_Aim of the exercise_: Go through the listing below from its first line and repeat each line exactly, ending at the line containing "Philip K. Dick" and including it.

++++ Data under study

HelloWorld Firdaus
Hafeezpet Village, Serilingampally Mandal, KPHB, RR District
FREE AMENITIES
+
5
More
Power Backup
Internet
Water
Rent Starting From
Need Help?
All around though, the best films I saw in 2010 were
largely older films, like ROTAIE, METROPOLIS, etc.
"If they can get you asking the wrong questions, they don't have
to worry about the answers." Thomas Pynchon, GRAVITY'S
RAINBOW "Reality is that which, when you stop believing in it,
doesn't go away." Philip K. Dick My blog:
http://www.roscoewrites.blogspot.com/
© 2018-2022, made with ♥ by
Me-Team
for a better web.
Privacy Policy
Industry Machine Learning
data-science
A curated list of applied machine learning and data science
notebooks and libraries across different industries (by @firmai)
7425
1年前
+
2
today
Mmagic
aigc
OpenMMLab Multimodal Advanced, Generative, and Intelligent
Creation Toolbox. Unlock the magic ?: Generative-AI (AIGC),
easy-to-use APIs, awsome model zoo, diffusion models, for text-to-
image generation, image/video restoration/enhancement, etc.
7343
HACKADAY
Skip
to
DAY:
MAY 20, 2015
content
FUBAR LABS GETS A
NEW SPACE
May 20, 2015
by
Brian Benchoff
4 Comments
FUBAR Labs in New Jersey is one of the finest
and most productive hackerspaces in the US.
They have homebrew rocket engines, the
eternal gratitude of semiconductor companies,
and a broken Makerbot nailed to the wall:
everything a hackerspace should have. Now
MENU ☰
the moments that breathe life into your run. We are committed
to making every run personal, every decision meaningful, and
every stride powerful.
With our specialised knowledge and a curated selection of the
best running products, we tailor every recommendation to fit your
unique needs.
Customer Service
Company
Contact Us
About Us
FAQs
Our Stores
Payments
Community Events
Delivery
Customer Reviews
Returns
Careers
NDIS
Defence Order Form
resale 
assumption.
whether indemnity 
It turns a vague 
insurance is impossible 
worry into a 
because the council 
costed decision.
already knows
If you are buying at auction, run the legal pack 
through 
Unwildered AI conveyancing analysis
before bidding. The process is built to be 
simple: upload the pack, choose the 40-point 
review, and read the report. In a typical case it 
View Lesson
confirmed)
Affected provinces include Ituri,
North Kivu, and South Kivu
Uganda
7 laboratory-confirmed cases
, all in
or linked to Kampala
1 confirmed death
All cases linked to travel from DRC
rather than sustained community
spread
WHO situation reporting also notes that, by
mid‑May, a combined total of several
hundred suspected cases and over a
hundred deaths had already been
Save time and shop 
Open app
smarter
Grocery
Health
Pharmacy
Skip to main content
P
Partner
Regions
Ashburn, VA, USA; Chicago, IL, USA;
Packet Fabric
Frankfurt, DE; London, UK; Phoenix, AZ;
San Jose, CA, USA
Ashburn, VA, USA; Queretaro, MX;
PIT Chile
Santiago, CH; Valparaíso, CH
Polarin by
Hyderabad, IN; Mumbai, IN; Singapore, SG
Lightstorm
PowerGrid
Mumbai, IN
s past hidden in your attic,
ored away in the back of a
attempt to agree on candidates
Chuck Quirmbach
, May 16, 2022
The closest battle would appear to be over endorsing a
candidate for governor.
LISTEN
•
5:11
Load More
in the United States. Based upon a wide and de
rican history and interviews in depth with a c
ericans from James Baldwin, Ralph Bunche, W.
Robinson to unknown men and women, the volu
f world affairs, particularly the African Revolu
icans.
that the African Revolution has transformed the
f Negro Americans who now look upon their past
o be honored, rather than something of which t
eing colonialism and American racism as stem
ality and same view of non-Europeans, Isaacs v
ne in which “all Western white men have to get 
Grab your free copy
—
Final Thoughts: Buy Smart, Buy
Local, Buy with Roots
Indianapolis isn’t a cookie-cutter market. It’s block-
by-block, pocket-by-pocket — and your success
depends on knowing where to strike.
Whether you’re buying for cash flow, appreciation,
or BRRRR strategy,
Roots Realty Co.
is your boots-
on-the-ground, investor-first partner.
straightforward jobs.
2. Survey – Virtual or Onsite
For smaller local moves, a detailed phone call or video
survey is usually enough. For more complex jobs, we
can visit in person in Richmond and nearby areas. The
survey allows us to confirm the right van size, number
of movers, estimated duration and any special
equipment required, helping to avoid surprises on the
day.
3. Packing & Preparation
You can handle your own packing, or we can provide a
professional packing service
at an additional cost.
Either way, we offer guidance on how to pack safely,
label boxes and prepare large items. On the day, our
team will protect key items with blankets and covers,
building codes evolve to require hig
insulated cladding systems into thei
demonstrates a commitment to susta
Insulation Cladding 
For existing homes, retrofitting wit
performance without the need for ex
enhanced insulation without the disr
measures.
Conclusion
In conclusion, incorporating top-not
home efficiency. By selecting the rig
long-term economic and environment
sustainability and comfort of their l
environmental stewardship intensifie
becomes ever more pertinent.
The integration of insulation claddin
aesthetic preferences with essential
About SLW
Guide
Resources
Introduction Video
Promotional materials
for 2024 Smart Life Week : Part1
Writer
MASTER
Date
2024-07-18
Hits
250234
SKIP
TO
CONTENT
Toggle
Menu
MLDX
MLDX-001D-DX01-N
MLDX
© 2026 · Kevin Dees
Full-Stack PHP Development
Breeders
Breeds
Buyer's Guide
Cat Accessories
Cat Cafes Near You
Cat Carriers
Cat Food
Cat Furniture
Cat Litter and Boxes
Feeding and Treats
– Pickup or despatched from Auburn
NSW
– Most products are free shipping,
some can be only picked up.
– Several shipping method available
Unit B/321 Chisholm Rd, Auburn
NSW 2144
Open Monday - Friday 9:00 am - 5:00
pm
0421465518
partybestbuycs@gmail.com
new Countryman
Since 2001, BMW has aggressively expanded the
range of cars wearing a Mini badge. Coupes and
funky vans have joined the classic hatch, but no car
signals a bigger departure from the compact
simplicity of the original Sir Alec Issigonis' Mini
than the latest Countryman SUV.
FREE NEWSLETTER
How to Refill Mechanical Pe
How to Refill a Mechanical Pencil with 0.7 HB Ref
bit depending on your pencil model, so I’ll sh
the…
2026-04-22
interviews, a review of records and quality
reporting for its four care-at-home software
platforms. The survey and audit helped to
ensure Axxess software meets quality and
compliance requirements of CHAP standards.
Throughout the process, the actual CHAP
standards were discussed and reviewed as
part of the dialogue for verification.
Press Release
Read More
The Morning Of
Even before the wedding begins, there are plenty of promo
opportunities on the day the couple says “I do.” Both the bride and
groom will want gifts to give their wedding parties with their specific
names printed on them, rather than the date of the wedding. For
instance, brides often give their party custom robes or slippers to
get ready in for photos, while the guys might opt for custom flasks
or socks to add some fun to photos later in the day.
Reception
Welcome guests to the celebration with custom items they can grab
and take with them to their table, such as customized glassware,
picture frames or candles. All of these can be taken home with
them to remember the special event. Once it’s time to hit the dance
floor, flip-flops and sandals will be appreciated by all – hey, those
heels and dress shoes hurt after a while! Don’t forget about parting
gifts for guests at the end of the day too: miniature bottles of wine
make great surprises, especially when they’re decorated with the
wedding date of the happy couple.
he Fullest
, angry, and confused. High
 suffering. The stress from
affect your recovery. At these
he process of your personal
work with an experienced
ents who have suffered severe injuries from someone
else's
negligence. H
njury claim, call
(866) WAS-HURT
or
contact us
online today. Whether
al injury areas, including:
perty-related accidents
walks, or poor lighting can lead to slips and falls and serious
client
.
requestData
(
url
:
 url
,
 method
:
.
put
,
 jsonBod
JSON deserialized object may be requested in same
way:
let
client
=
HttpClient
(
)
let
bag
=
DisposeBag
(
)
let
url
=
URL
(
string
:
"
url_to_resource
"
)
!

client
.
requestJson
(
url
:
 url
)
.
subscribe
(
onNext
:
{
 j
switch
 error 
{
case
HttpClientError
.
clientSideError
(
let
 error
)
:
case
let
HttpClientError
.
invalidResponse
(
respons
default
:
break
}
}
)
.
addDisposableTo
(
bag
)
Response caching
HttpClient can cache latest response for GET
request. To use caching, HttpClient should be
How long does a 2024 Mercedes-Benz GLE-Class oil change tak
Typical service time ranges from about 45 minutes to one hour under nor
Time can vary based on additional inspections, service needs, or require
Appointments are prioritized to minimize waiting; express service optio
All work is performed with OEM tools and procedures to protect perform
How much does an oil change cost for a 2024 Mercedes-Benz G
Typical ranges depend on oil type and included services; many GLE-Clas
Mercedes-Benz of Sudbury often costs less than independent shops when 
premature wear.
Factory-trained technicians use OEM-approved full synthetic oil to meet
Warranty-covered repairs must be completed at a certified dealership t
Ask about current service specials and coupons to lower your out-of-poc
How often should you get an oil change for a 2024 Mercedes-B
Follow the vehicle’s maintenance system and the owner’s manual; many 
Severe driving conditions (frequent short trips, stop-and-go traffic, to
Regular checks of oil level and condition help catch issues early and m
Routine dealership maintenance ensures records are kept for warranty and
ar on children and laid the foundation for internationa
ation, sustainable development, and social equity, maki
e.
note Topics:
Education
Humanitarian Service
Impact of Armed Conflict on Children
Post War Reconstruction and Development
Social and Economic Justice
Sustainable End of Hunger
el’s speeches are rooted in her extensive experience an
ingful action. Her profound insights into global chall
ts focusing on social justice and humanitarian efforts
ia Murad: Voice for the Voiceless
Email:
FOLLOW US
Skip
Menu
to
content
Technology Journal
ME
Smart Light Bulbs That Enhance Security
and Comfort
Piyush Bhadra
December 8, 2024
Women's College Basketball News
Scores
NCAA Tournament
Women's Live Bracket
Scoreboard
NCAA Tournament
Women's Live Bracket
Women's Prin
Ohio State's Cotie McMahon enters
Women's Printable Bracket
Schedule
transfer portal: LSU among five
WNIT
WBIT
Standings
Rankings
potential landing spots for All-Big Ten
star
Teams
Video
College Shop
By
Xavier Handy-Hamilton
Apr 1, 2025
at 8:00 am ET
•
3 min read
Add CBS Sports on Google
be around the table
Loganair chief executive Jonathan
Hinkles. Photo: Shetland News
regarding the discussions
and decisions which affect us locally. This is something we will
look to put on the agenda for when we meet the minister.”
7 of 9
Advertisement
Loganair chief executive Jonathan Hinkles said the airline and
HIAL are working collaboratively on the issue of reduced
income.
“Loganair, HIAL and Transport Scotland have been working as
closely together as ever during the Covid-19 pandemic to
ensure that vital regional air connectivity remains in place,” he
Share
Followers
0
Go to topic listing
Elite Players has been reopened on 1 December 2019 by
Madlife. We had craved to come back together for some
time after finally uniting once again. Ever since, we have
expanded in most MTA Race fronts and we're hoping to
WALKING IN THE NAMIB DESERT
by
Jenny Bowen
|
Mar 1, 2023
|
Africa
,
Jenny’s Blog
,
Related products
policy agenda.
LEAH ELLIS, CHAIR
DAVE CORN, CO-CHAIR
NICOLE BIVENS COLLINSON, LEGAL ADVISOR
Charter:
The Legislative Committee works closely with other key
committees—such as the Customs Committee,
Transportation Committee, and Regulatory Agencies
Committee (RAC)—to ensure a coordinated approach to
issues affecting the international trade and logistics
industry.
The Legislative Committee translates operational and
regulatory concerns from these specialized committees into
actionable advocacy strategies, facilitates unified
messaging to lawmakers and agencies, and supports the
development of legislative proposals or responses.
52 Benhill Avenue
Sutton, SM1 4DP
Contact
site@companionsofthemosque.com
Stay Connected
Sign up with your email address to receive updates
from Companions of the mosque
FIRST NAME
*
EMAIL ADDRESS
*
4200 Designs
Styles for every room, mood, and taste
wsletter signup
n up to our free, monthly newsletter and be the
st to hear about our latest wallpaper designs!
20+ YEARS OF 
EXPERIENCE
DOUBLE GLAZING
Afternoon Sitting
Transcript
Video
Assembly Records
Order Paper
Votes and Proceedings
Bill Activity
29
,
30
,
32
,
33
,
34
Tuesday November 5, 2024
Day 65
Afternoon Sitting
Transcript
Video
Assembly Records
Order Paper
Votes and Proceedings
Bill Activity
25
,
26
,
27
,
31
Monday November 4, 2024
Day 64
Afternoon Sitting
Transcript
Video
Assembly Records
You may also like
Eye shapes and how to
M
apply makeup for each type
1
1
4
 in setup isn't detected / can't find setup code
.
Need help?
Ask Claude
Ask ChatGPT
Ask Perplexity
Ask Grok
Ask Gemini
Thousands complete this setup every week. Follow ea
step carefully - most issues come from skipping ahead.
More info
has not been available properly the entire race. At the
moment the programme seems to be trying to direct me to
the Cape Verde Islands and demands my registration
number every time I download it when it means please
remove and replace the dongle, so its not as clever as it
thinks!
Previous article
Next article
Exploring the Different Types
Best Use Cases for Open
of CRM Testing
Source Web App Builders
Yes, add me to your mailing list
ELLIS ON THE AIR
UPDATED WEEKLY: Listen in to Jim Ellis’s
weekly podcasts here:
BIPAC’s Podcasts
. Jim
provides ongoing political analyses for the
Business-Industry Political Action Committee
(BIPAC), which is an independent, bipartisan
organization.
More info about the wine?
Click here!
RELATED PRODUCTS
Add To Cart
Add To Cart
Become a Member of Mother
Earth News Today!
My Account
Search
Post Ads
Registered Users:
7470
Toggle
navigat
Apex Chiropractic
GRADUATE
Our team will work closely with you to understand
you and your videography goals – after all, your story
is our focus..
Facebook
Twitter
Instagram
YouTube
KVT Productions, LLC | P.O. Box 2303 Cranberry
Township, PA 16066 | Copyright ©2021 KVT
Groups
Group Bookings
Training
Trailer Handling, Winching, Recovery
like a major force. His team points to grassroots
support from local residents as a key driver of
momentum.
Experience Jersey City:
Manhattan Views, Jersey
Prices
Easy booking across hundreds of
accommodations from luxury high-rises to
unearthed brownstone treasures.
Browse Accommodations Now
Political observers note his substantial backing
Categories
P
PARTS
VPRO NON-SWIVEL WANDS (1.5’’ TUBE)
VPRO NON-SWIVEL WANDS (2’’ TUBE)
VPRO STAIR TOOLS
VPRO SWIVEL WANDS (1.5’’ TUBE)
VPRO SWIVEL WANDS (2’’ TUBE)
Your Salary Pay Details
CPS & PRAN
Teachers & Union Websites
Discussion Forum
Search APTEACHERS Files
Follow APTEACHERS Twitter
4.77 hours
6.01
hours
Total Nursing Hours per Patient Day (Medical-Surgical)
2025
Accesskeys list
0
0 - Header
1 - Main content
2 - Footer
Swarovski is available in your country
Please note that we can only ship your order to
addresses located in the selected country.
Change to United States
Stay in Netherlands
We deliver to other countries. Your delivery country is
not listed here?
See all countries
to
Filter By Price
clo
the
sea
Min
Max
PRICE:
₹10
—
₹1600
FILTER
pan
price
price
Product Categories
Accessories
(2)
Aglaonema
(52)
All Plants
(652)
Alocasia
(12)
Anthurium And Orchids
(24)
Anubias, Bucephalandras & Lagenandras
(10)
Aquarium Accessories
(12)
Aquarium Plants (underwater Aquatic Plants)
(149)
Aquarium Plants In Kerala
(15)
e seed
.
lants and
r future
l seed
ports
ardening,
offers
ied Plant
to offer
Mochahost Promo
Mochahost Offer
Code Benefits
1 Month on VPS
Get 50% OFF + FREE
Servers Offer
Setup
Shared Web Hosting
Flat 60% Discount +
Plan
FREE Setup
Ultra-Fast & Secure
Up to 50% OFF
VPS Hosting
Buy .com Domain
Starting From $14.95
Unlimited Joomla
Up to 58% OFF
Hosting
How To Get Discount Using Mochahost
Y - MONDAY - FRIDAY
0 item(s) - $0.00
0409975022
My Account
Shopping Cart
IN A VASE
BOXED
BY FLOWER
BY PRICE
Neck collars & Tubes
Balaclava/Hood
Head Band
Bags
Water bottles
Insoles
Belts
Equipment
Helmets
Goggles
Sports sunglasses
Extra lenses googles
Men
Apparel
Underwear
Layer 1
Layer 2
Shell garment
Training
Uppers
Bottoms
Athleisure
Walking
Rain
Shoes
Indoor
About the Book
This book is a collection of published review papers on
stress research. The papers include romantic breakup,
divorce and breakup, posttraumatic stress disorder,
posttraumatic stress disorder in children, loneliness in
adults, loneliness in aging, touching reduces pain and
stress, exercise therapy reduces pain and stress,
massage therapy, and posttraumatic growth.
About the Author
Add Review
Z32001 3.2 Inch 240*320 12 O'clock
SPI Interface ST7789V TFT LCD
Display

++++++++

_Reply_:
HelloWorld Firdaus
Hafeezpet Village, Serilingampally Mandal, KPHB, RR District
FREE AMENITIES
+
5
More
Power Backup
Internet
Water
Rent Starting From
Need Help?
All around though, the best films I saw in 2010 were
largely older films, like ROTAIE, METROPOLIS, etc.
"If they can get you asking the wrong questions, they don't have
to worry about the answers." Thomas Pynchon, GRAVITY'S
RAINBOW "Reality is that which, when you stop believing in it,
doesn't go away." Philip K. Dick My blog:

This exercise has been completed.